- **Input for this task**:
BEGIN

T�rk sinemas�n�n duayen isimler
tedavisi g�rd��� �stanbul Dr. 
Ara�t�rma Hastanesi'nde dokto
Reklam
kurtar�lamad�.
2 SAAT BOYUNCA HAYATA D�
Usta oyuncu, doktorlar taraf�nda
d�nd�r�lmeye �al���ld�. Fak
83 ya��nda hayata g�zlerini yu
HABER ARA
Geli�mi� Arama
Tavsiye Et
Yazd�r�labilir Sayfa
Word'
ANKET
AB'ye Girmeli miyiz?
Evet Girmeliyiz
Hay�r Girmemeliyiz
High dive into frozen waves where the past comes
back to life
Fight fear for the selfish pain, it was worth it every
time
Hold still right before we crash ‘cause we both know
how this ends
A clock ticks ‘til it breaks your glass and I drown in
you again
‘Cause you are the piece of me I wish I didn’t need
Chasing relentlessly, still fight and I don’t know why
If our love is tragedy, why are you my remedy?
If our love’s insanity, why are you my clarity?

END
BEGIN

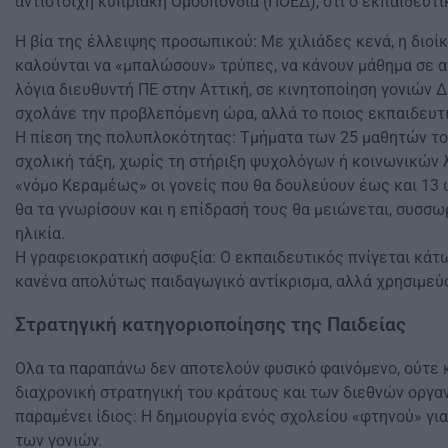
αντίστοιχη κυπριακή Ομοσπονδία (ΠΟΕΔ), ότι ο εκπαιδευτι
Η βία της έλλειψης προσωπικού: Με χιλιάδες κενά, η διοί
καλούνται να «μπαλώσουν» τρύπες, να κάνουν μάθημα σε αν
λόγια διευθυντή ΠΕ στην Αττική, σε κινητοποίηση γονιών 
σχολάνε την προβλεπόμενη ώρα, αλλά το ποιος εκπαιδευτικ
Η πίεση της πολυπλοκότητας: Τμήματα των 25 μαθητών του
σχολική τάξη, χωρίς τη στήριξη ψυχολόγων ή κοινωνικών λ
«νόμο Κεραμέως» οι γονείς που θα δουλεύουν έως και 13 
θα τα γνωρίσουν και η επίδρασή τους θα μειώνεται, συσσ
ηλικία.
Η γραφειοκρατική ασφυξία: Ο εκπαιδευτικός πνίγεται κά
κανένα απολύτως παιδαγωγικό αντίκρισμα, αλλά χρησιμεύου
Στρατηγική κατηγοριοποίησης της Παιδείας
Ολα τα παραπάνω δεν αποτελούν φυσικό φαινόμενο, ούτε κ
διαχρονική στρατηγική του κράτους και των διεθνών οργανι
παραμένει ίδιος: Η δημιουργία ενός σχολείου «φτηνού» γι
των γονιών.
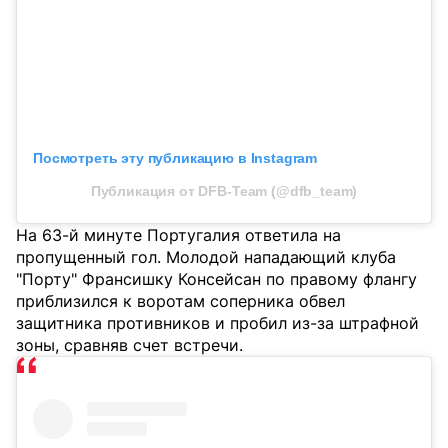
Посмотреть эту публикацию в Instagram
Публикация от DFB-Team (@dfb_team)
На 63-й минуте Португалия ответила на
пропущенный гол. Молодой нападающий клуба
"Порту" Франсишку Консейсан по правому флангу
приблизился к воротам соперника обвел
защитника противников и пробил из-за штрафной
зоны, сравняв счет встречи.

END

Could you repeat exactly the lines above from the line with "I didn’t need" up to and including the line with "If our love’s", and only those?

- **Output of the task**:
‘Cause you are the piece of me I wish I didn’t need
Chasing relentlessly, still fight and I don’t know why
If our love is tragedy, why are you my remedy?
If our love’s insanity, why are you my clarity?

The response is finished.